Recovering from Life, Abuse & Limiting Societal Thoughts

Recently Rachel Held Evans wrote a post entitled “On Forgiveness & Abuse” within the Christian Church over here.

Whether or not this post is “good advice” I cannot comment on.  Perhaps it is because I am a life coach AND a person committed to uprooting thoughts that no longer serve me, but I did not get past VERY FIRST LINE:

“Note: Healing from abuse is a long and difficult road and requires a lot of ‘offline’ work.”

Gosh, I cringe even having to re-read it again.  If you read or watched my post from the other day about Intention Setting – you know why this line stopped me short.

If you didn’t read/watch – here’s a quick recap: This comment is a prime example of how we allow question-authorityexternal people to have a greater voice in our lives than our own voice.  We read or hear comments like the above without even pausing to consider there is a possible alternative avenue to healing: one that does not have to be long and hard.

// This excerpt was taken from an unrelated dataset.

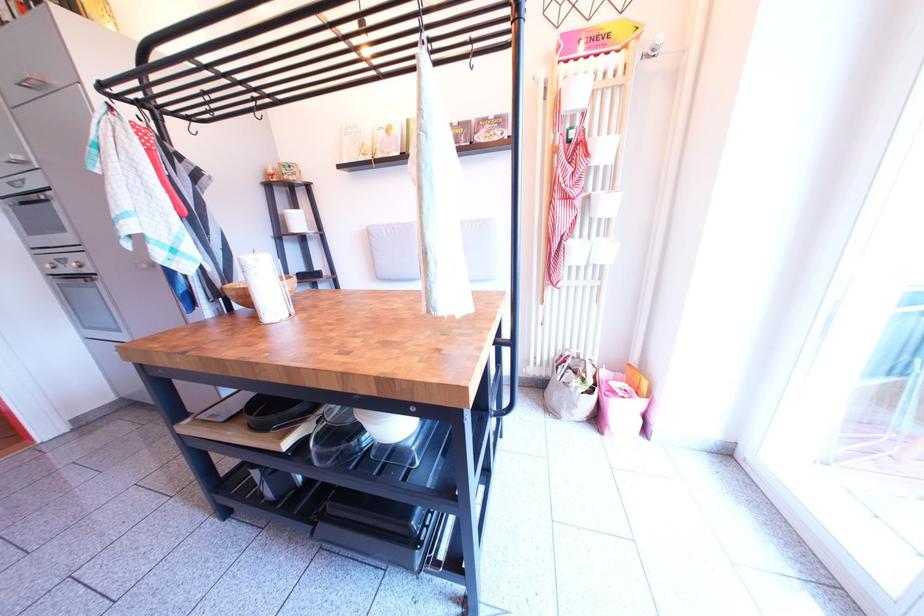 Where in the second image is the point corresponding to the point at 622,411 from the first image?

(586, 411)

We simply hear comments like this all the time and accept them as truth instead of ruthlessly taking captive every thought and making it obedient to the God-voice that resides inside of us.  

You know the one.  The one that gently tells you how much you are loved, cared for and so much more.  The voice that you generally only hear if you get really still and by yourself – away from the outside influences.  The one that desires for you to feel all that you are – deeply, intimately. The one that wants you to live with passion and zeal – not with trauma, heartache and depression.

Yet, this is the Voice that gets blasted by the outside voices.  We give more credence to those than the inside one.  

When we do this, we unkowningly buy into a reality that is less than the one we crave and desire and hope for.  We buy into someone else’s thought about how our recovery and life “should” go simply because that is the only way we as a society have found up until now.  We find ourselves trudging through our past time and again in a most unpleasant way because they – who ever they are – tells us that is the way to get to healing and thus to forgiveness – as if forgiveness is the ultimate goal instead of healing.  Because if you get to that forgiveness, then that means you are living a “righteous” life like Jesus.

Unfortunately, questionmarkbuying into this line of thinking only allows you to continue to be the victim to other people’s thoughts of who you are and what you are…which can lead to unsurmountable depression.

If you have been at the receiving end of abuse – which in our society I would say is 100% of us – and believe comments like Rachel’s without questioning them – then you most likely will continue to feel as if you have little to no choice over your own life.  This can lead to more internal abuse as the voices tell you where you should be vs where you are, which leads to more depression, more abuse and so on the cycle goes.

At least this is what I felt and experiences, so I can imagine you might feel that too.

But by all means – please do not let me tell you how or what you feel however,
for that would be counter to the point of this post!

If you do know how this feels and you are ready to
feel the way you KNOW somewhere inside of you is possible…
If you want to feel and act from a place of centeredness that gives you power and control over how you live your life, of how you show up in your life…
Then I invite you to consider starting a new routine:

When people make comments like the above as IF THEY ARE GOSPEL TRUTH, simply suspend their comment for a moment out in front of you and ask yourself, “WHAT IF this wasn’t true? WHAT IF there was another way to look/think about this?”

Then, with curiosity and awe – stand back and let your imagination go.  See what other thoughts come to you, what other possibilities open up to you – what other windows or gates become available simply because you FIRST checked in with your own God-voice.


Instead of assuming Rachel’s comment is true – that recovery from abuse (or depression or whatever) has to be “long & hard” – ask yourself, “If this comment doesn’t have to be true – what other ways could I imagine for my rode to recovery?”  Then fill in this statement:

Recovery from abuse can be ___________________.